O Dia do Bibliotecário é comemorado hoje, 12 de março, e se engana quem acha que sua função é apenas organizar livros em prateleiras. Sua atuação é mais fundamental em nossa sociedade do que podemos imaginar, e isso envolve uma responsabilidade com o tratamento e disseminação de informação em diversos suportes. Segundo Guilherme Belíssimo, bibliotecário da Fumep (Fundação Municipal de Ensino de Piracicaba) e membro do Conselho Regional de Biblioteconomia do Estado de São Paulo, o compromisso com a ética e com a verdade são um dos pilares do exercício da profissão. “O bibliotecário contribui com os processos educativos, na formação dos indivíduos, na formação do senso crítico, com a evolução da ciência e com a formação de uma sociedade mais justa e bem informada, combatendo às fake news”, explica.
Dentro da Biblioteconomia, os livros representam apenas uma fração. Atualmente, a Biblioteconomia também está ligada à avaliação, classificação, conservação e ao armazenamento. “Com um mundo cada vez mais digital e imediatista, os processos técnicos contribuem para uma localização eficaz da informação necessária e também para sua perpetuação. Os suportes são variados, desde o papel até os dados em ambientes virtuais, porém, o mediador da informação será sempre o Bibliotecário, profissional capacitado para servir de elo entre o usuário e o conhecimento. As práticas e técnicas biblioteconômicas evoluíram junto com a sociedade, e, nesse novo cenário, onde a informação ganha cada vez mais relevância, a Biblioteconomia também tem que se atualizar”, comenta Guilherme.
Já a presidente do Conselho Regional de Biblioteconomia do Estado de São Paulo, Ana Cláudia Martins, relata que profissão também integra a questão histórica e cultural, pois a história de um país, de uma cidade, de uma instituição está registrada nos acervos. “Quem não tem passado, não tem histórias. Então, é muito importante preservar os nossos acervos para que nossas gerações futuras possam entender o que aconteceu dentro de seu país, sua cidade e de seu local, por meio desse registro, que torna possível conhecer a identidade do que necessita”, afirma ela
“A preservação e guarda desses materiais, permitem que possamos evoluir conhecendo os erros e acertos obtidos no passado. Existe um ditado que diz que, não existe futuro se não tiver um passado. Sendo assim, as práticas de preservação contribuem paraodesenvolvimento econômico, técnico e científico da sociedade”, completa Guilherme.

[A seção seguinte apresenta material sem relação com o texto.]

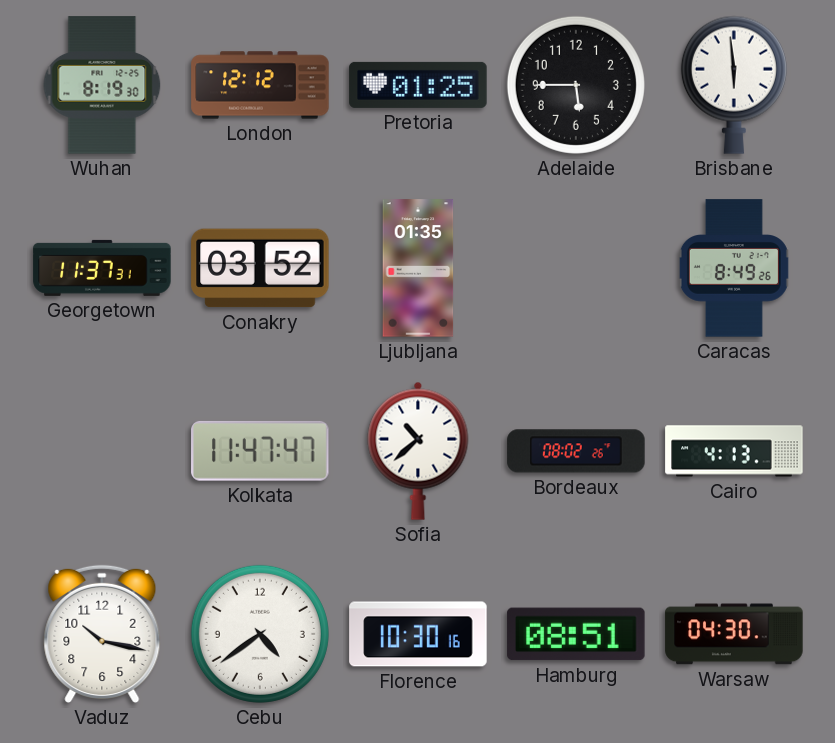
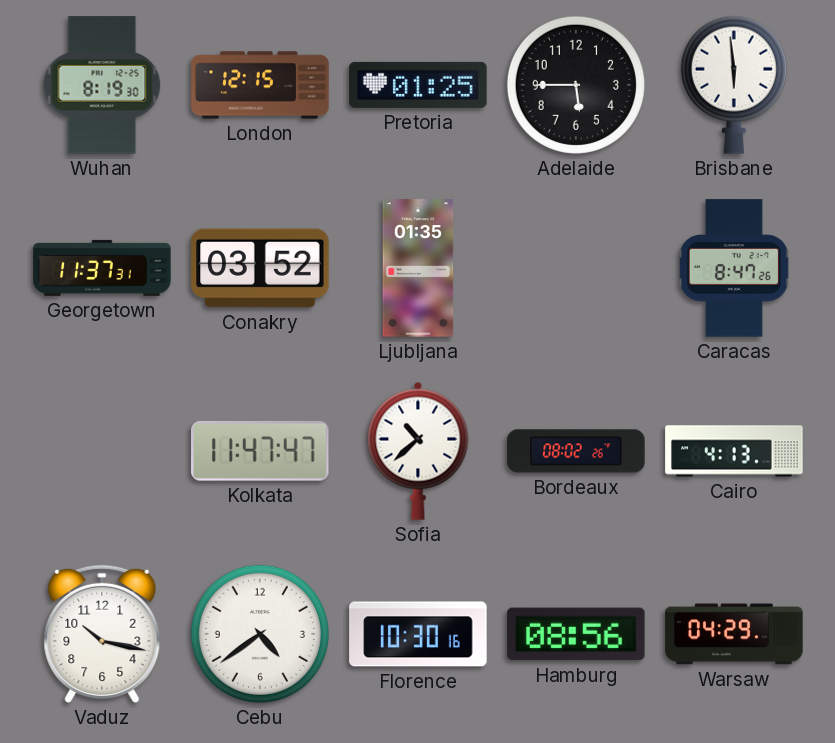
London: 12:12 -> 12:15
Caracas: 8:49 -> 8:47
Hamburg: 08:51 -> 08:56
Warsaw: 04:30 -> 04:29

Além disso, entre as responsabilidades do Conselho Regional de Biblioteconomia está em fiscalizar o exercício da profissão, atuar na valorização da classe dos bibliotecários, na construção políticas públicas de incentivo à leitura, literatura e bibliotecas e na formação social, intelectual e de cidadania.
BIBLIOTECAS NO BRASIL
A profissão foi regulamentada em 30 de junho de 1962, pela Lei 4.084. Segundo os dados mais recentes do SNBP (Sistema Nacional de Bibliotecas Públicas), os 26 Estados brasileiros mais o DF têm hoje pouco mais de 5.000 bibliotecas públicas municipais, distritais, estaduais e federais. Esse resultado apresenta uma ausência de quase 800 bibliotecas públicas, totalizando de 6.057 em 2015 para 5.293 bibliotecas públicas em 2020.
Essa informação apresenta, principalmente, que o número das bibliotecas públicas é algo desalentador, podendo tornar o futuro da profissão promissor. Outro tópico, segundo o Conselho, é a inovação da tecnologia, um outro problema que não é uma novidade.
Outro acréscimo de urgência que visa movimentar esses dados,éaLei 12.244/10 que regulamenta que todas as instituições de ensino públicas e privadas do Brasil tenham bibliotecas. Uma luta que tem sido travada há anos e que aguarda solução.